Use Service Troubleshooting and Generic as the next branch once you know which domain is actually failing.

Stop the bleeding

The question here is not "what is elegant?" It is "what safely reduces user harm fastest?" Common options:

roll back the last deploy
drain or remove a bad node from service
disable a broken feature flag or WAF rule
fail over to a healthy replica or secondary path
rate-limit, shed traffic, or put up a maintenance page to protect data integrity

Prefer reversible mitigations first. A quick rollback, traffic drain, or config toggle is usually safer than editing three hosts by hand while the outage clock is running.

Mitigation order
1. Revert or disable the suspected bad change
2. Remove obviously bad instances from rotation
3. Confirm core user path recovers
4. Keep the freeze in place until stability is proven

If the mitigation depends on backups, replica health, or DR tooling, use the shortest trusted path described in Backup & Restore rather than inventing a one-off recovery sequence.

Comms cadence and escalation

Good incident comms are short, factual, and time-bound. Do not wait for certainty before sending the first update.

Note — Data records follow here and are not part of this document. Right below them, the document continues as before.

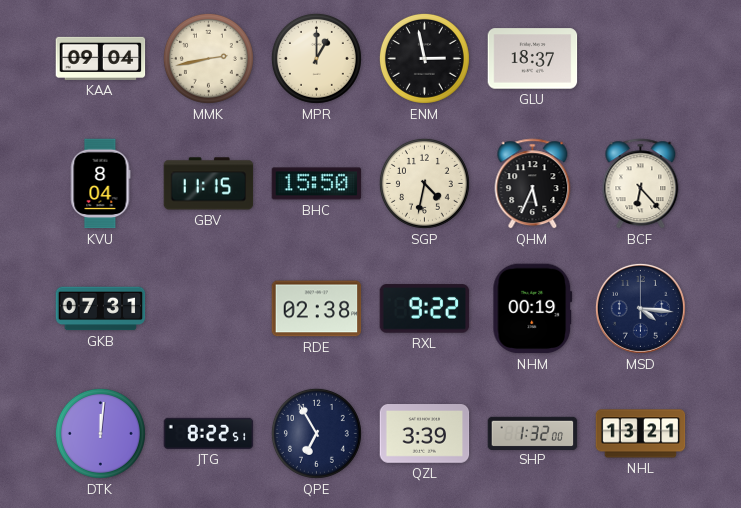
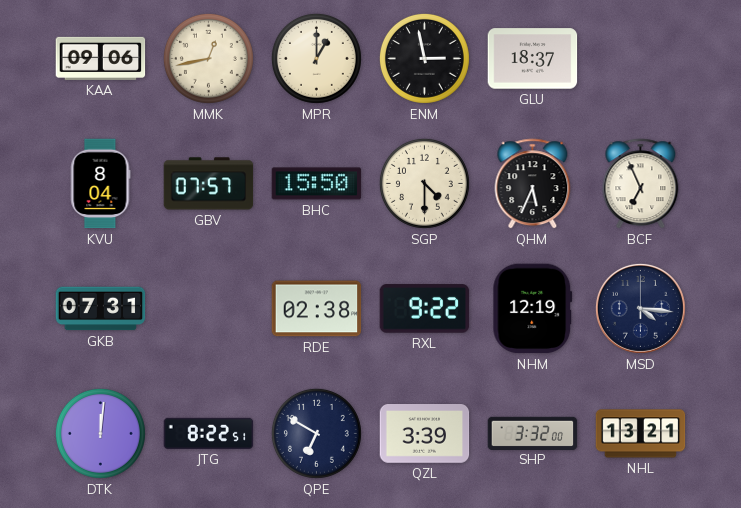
KAA: 09:04 -> 09:06
MMK: 2:43 -> 12:43
GBV: 11:15 -> 07:57
SGP: 4:32 -> 4:30
BCF: 6:23 -> 6:56
NHM: 00:19 -> 12:19
QPE: 6:55 -> 6:50
SHP: 1:32 -> 3:32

[SEV2][INC-2026-041] 14:15 UTC
Impact: production login failures for most users.
Current action: rollback of auth rollout in progress.
Observed: health endpoint still up; login endpoint returning 500.
Next update: 14:25 UTC.

Escalate early when any of these are true:

customer-facing impact is broad or sustained
data integrity or security may be involved
the primary responder lacks the access or expertise to execute the likely fix
the service owner or platform dependency team is not already engaged

Keep updates on a fixed cadence, often every 10 to 15 minutes, until the service is clearly stable. Use dashboards from Observability Overview to keep the status factual instead of narrative.

Evidence handling

Evidence is fragile. Reboots, log rotation, autoscaling, and queue cleanup can erase the clues you need later. Save what matters before heavy remediation if doing so does not delay an urgent mitigation.

STAMP=$(date +%Y%m%d-%H%M%S)
DIR="/var/tmp/incident-$STAMP"
mkdir -p "$DIR"

journalctl --since "-30 min" --no-pager > "$DIR/journal.txt"
systemctl status myapp -l --no-pager > "$DIR/systemctl.txt"
ss -lntup > "$DIR/sockets.txt"
cp /etc/myapp/config.yml "$DIR/" 2>/dev/null || true

Also record:

exact timestamps of symptoms and mitigations
commit SHA, image ID, package version, or config revision involved
screenshots or exported graphs showing impact and recovery
which actions were taken, by whom, and in what order

This material becomes the backbone of the post-incident review and keeps the next response from repeating the same guesswork.

Common first-15 mistakes

Mistake	Why it hurts	Better move
Chasing root cause before mitigating impact	Users stay broken while responders debate theory.	Stabilize first, then investigate deeply.
Letting deploys continue during the incident	New changes hide the original trigger and expand the blast radius.	Freeze change until the service is stable.
Multiple people making untracked host changes	No one knows which action actually helped or hurt.	One lead, explicit assignments, and written updates.
No early severity call	The wrong people get paged too late, or nobody owns comms.	Set a provisional severity and revise later if needed.
Skipping evidence capture entirely	Post-incident review becomes guesswork and folklore.	Save the obvious logs, config, and version markers early.
Giving vague updates like "still investigating"	Stakeholders lose confidence and responders get interrupted for status.	Always include impact, current action, and next update time.